BUY IT AT AMAZON: CLICK HERE!
STUDIO: HBO Home Video
RUNNING TIME: 720 minutes
* The Vampire Report
* Fellowship of the Sun: Reflections of Light
Twilight for grown ups… and people who actually like vampires.
Anna Paquin, Stephen Moyer, Sam Trammell, Ryan Kwanten, Rutina Wesley
Bon Temps – worst place to live since Sunnydale. In the sophomore outing of HBO’s spunky Cajun horror-show life continues to get weirder and more dangerous for telepathic waitress Sookie Stackhouse as she becomes further entrenched in the vampire community; Jason becomes involved with a religious anti-vampire sect; Bill’s new progeny proves to be a handful; Eric investigates the disappearance of his 2,000-year-old maker; and Maryann weaves a web that slowly ensnares the whole town.
I am not a big vampire fan. I’m also not a big Alan Ball fan. So it was with great surprise that I found myself a big fan of True Blood. To be totally honest I even went into Season One wanting to dislike it (forgive me, I thought American Beauty was very over-rated), but ended up finding it incredibly fun and more important, surprisingly clever. Season Two is a little uneven and lacks the focus of the first season, but it is still a hell of a lot of fun and continues to mine cleverness as it digs deeper into its mythology. And for those that really want to see Anna Paquin naked (I’m not entirely sure I was one of them), you’re in luck. Someone has been hitting the gym and seems very eager to give HBO subscribers their money’s worth.

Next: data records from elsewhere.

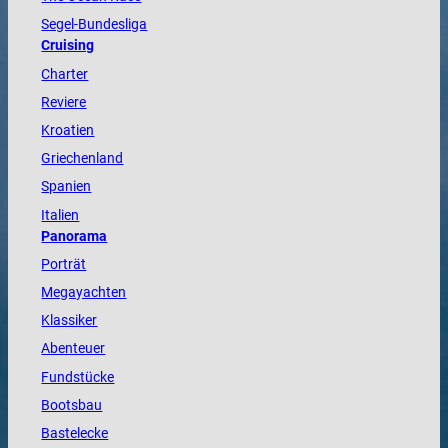
Segel-Bundesliga
Cruising
Charter
Reviere
Kroatien
Griechenland
Spanien
Italien
Panorama
Porträt
Megayachten
Klassiker
Abenteuer
Fundstücke
Bootsbau
Bastelecke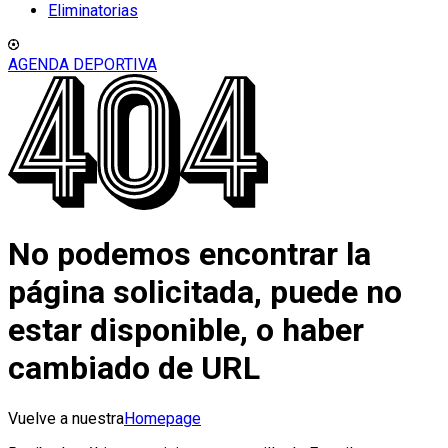
Eliminatorias
AGENDA DEPORTIVA
No podemos encontrar la
página solicitada, puede no
estar disponible, o haber
cambiado de URL
Vuelve a nuestra
Homepage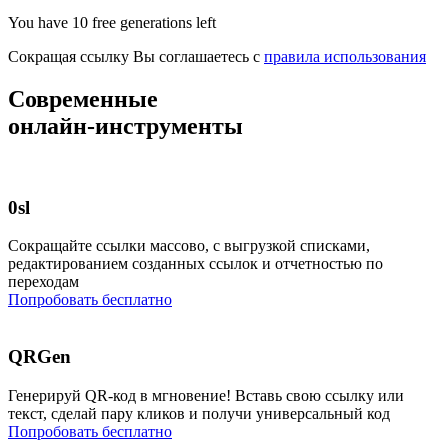
You have
10
free generations left
Сокращая ссылку Вы соглашаетесь с
правила использования
Современные
онлайн-инструменты
0sl
Сокращайте ссылки массово, с выгрузкой списками,
редактированием созданных ссылок и отчетностью по
переходам
Попробовать бесплатно
QRGen
Генерируй QR-код в мгновение! Вставь свою ссылку или
текст, сделай пару кликов и получи универсальный код
Попробовать бесплатно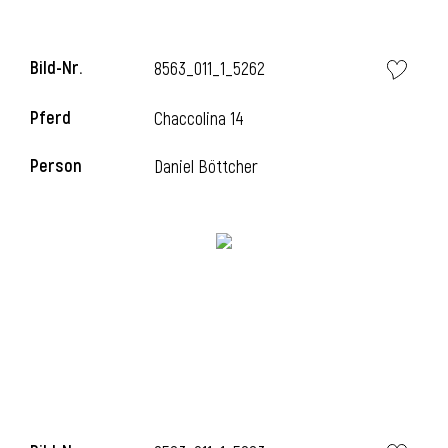
Bild-Nr.
8563_011_1_5262
Pferd
Chaccolina 14
Person
Daniel Böttcher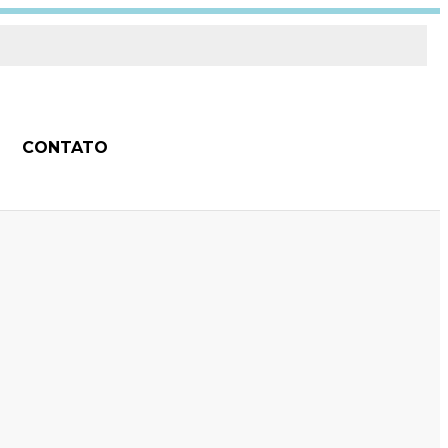
CONTATO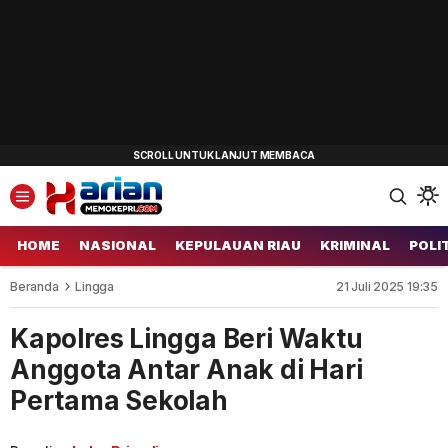
HOME
NASIONAL
KEPULAUAN RIAU
KRIMINAL
POLI
Beranda
Lingga
21 Juli 2025 19:35
Kapolres Lingga Beri Waktu
Anggota Antar Anak di Hari
Pertama Sekolah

After resolving the mystery of Bon Temps’ serial killer (it was red-head Arlene’s fella, Rene, for those with a short memory), Season One left us with several cliffhangers:
* Vampire Bill (Stephen Moyer) killed another vampire to protect Sookie (Anna Paquin), and was forced by the vamp council to sire a new vampire, Jessica (Deborah Ann Woll).
* A suspicious benefactor, Maryann (Michelle Forbes), had taken Tara (Rutina Wesley) under her wing.
* The dead body of Miss Jeanette, the grocery clerk who moonlighted as a shaman and cured Tara’s mother of alcoholism, was found dead in Detective Andy Bellefleur’s (Chris Bauer) car outside of Merlotte’s.
* There was a fairly strong implication that Bill had killed Lafayette (Nelsan Ellis).
I was a little concerned that Miss Jeanette’s murder was going to be the first of many, and that Season Two was going to fall prey to the deadly temptation of simply trying to recreate Season One. Thankfully this was not the case. True Blood made the wise decision to try something completely new. Go big or go home, they say. True Blood Season Two goes big. There’s a lot of shit to talk about here, so let’s just jump into it…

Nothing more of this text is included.